Directions for this task =>
Check every line of the entries for "real", and copy the lines that hold it.

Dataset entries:

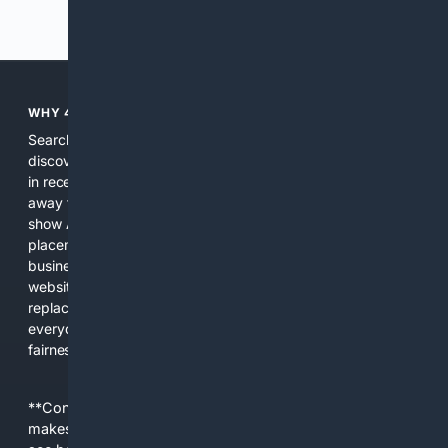
Previous
Next
WHY 4SEARCH?
Search engines used to help people explore the web,
discover new information, and make informed decisions. But
in recent years, the biggest tech companies have shifted
away from showing the real web. Instead, they increasingly
show AI-generated answers, aggressive ads, pay-to-win
placements, and filtered results shaped by their own
business interests. The average user now sees fewer real
websites, fewer viewpoints, and more AI-written content
replacing actual sources. 4Search was built to give
everyday people a true alternative—one that brings back
fairness, choice, and transparency to search.
**Content is provided on an “as is” basis. 4Internet, LLC
makes no commitments regarding the content. What you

Answer to this exercise =>
away from showing the real web. Instead, they increasingly
business interests. The average user now sees fewer real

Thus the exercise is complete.